My mother got up. She had scratches all over. With amazing calm, she fetched a large jailer’s key and slipped it into the widow’s fist — a common practice with people who fainted from dizziness or shock.
Dumbfounded, my aunt ordered her daughter to go and fetch Mekki before the madwoman returned to her senses.
Mekki didn’t beat about the bush. Nora had told him everything. He was all fired up and didn’t want to hear any more. In our family, you hit first, and then you talked. You bastard, I’m going to kill you . He rushed at me and started beating me up. I thought he’d never stop.
My mother didn’t intervene.
It was men’s business.
Having beaten me thoroughly, my uncle ordered me to take him to the railway track and show him the direction the train had gone in. I could barely stand. The ballast had injured my feet, and the beating had finished me off.
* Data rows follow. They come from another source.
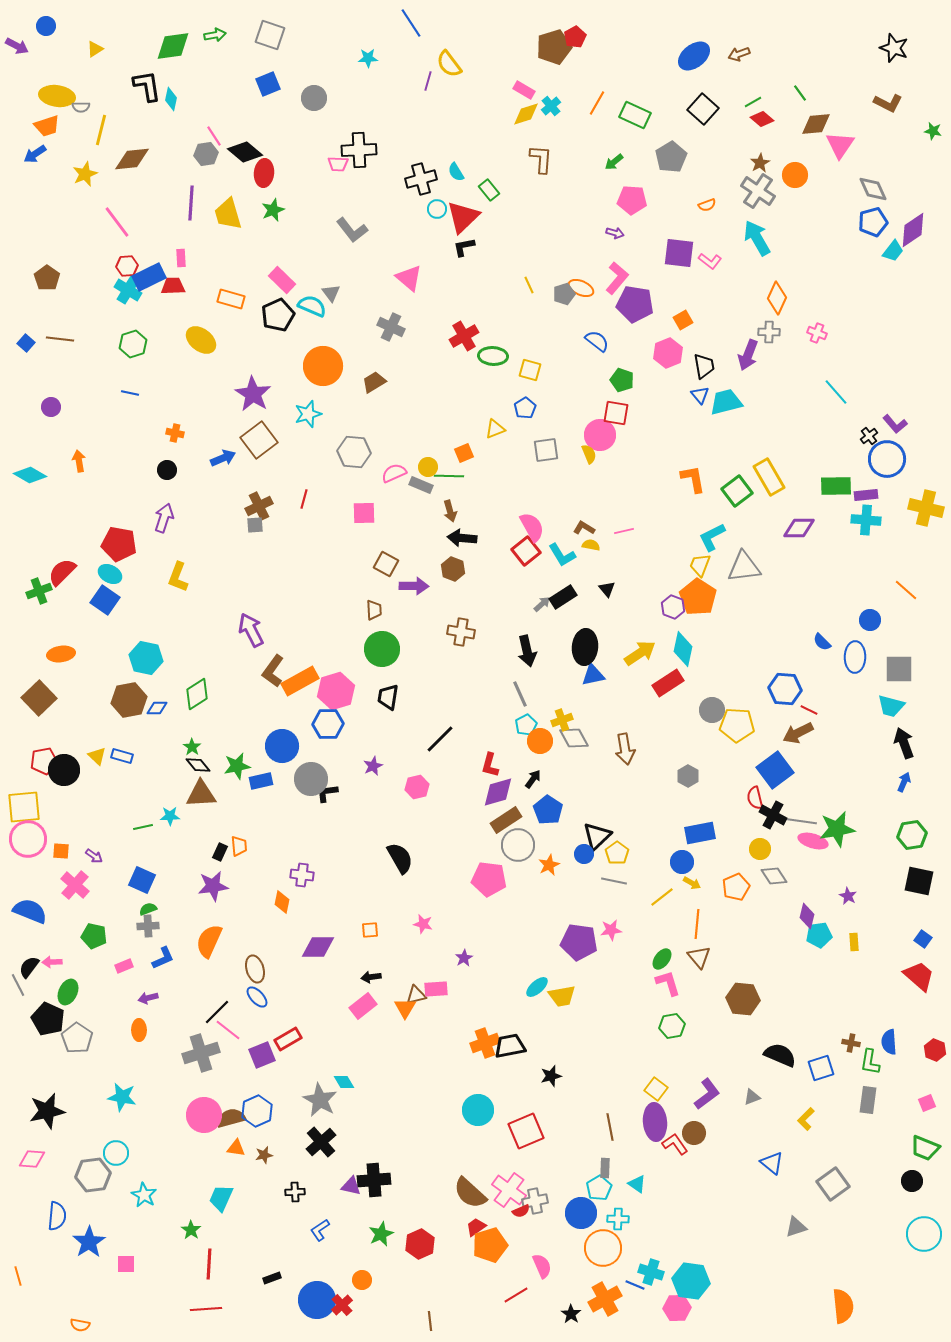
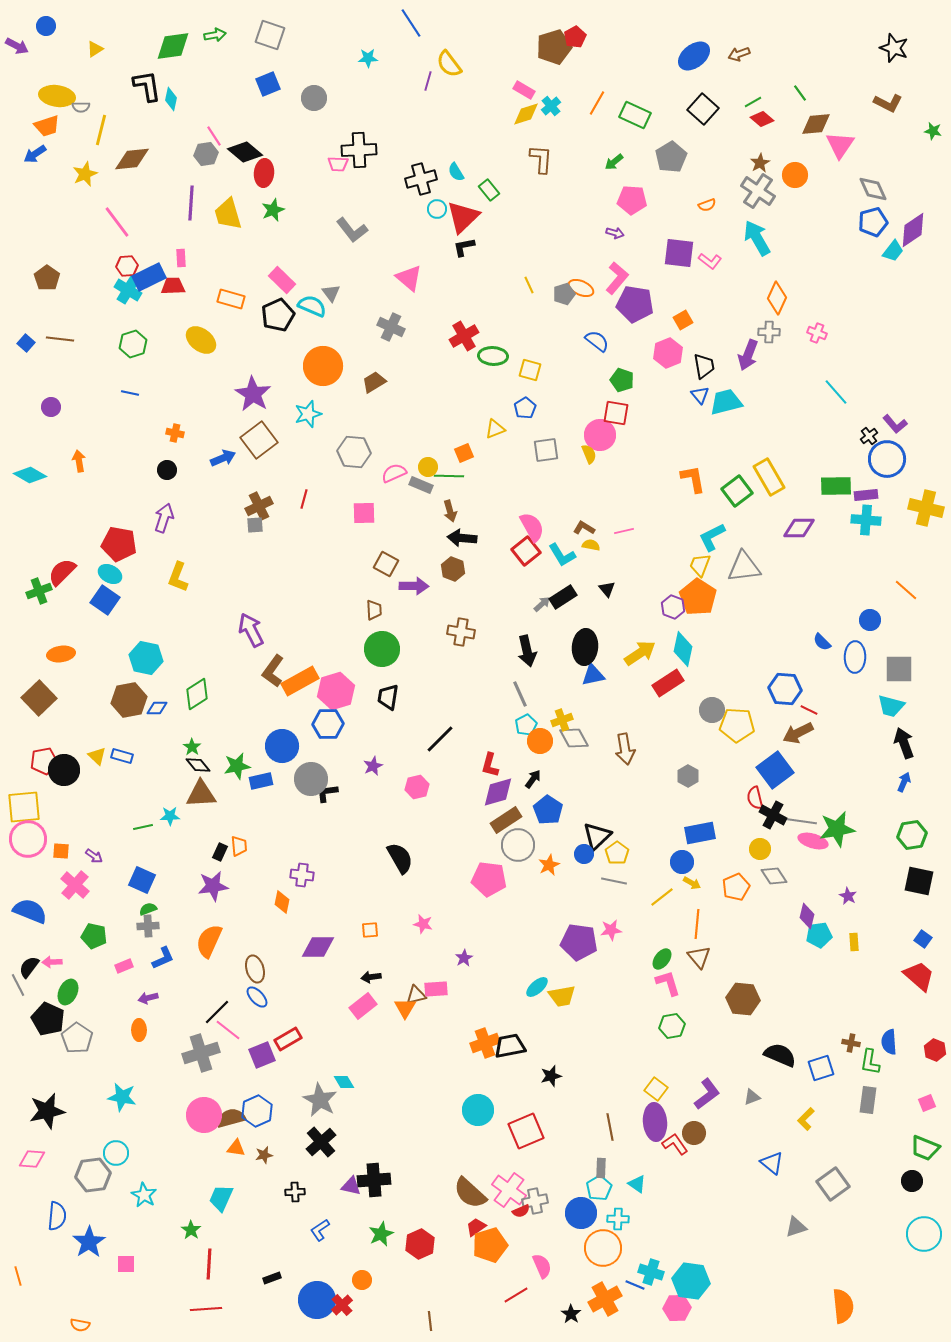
gray rectangle at (605, 1168): moved 4 px left
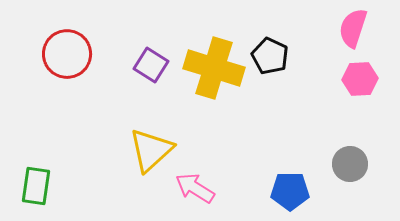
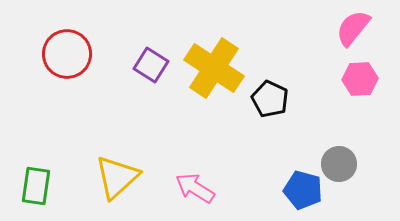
pink semicircle: rotated 21 degrees clockwise
black pentagon: moved 43 px down
yellow cross: rotated 16 degrees clockwise
yellow triangle: moved 34 px left, 27 px down
gray circle: moved 11 px left
blue pentagon: moved 13 px right, 1 px up; rotated 15 degrees clockwise
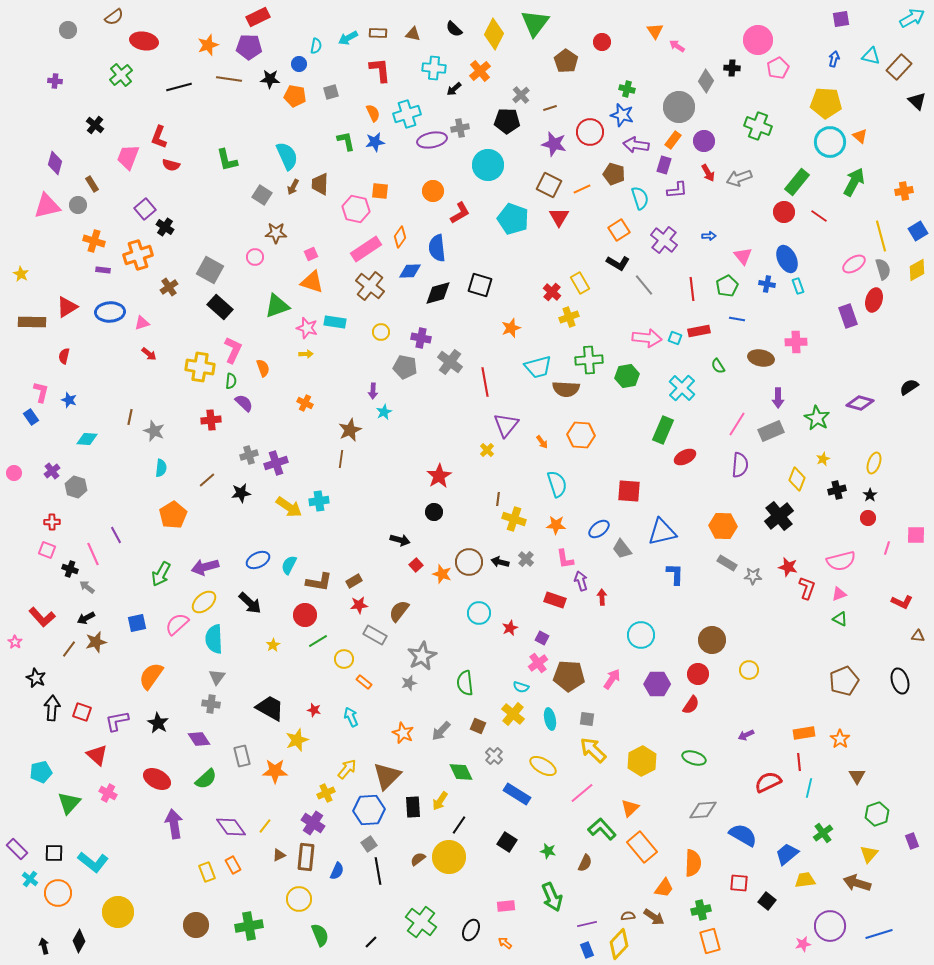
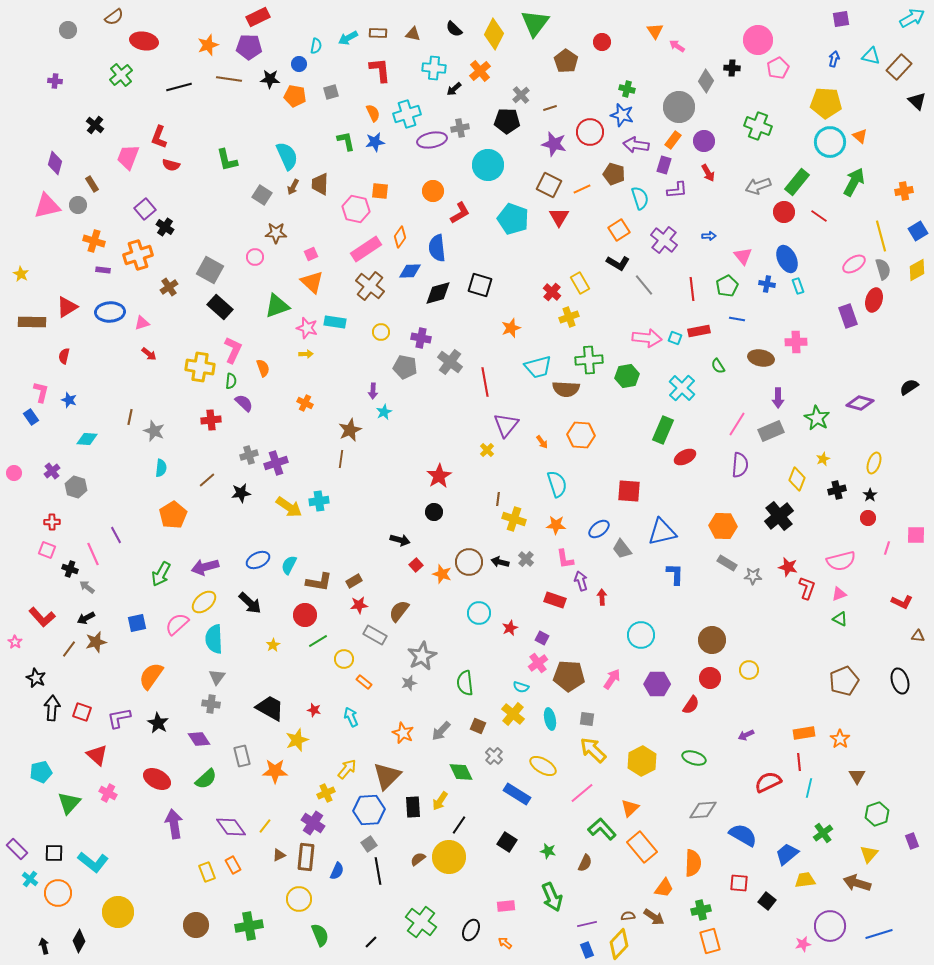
gray arrow at (739, 178): moved 19 px right, 8 px down
orange triangle at (312, 282): rotated 25 degrees clockwise
red circle at (698, 674): moved 12 px right, 4 px down
purple L-shape at (117, 721): moved 2 px right, 3 px up
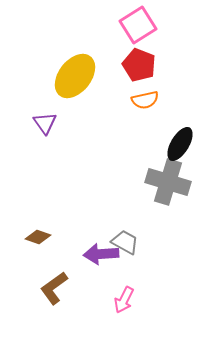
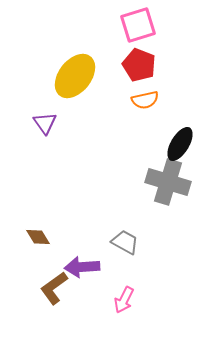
pink square: rotated 15 degrees clockwise
brown diamond: rotated 40 degrees clockwise
purple arrow: moved 19 px left, 13 px down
‘How am I supposed to look for him in the dark?’ Mekki cursed, leaving the shack.
At dawn, Mekki wasn’t back. The widow came to ask for news every five minutes, in a state of mental collapse.
Three days passed and still there was nothing on the horizon. After a week, we began to fear the worst. My aunt was constantly on her knees, praying. My mother kept going round in circles in the one room that made up our house. ‘I suppose you’re proud of yourself,’ she grunted, resisting the impulse to hit me. ‘You see where your mischief has landed us? It’s all your fault. For all we know, the jackals have long since chewed your uncle’s bones. What will become of us without him?’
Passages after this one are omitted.